There was the following sentence in the Time Magazine article (Mar. 25, 2011) titled “The Real Cost of U.S. Nuclear Power.”:
“When Karl Marx wrote that history unfolds first as tragedy, then as farce, he got U.S. nuclear history backward. America’s initial experiment was a cartoonish disaster, with construction timelines doubling and costs increasing as much as 1,000% even before the Three Mile Island meltdown. In the 1980’s, the industry required bailout before bailouts were cool. But the U.S. industry has matured and learned from its mistakes.”

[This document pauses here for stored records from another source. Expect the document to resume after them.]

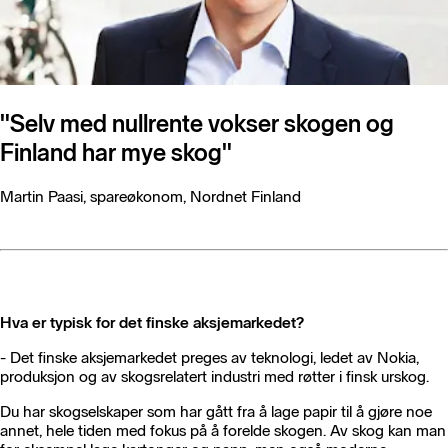
"Selv med nullrente vokser skogen og
Finland har mye skog"
Martin Paasi, spareøkonom, Nordnet Finland
Hva er typisk for det finske aksjemarkedet?
-
Det finske aksjemarkedet preges av teknologi,
ledet av Nokia,
produksjon og av skogsrelatert industri med røtter i finsk urskog.
Du har skogselskaper som har gått fra å lage papir til å gjøre noe
annet, hele tiden med fokus på å forelde skogen. Av skog kan man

I interpreted “American initial experiment (requiring doubled timeline and 10 times as much cost even before the Three Mile meltdown)” as meaning a farce, and “the industry bailouts in ‘80s” as meaning tragedy, in the above Karl Marx allegory.
My friend said, “No, no, the serious accident like Three Mile Island meltdown can never be described as a “cartoonish” disaster. “The initial experiment with construction timelines doubling and costs increasing as much as 1,000% is liken as a farce, and the Three Mile Island meltdown is a sheer tragedy. The sentence “In the 1980’s” and thereafter is the separate line from “farce / tragedy rhetoric.”
Is my interpretation wrong? Is it very clear at a glance which is tragedy and which is farce in the above sentence to you, native English speakers?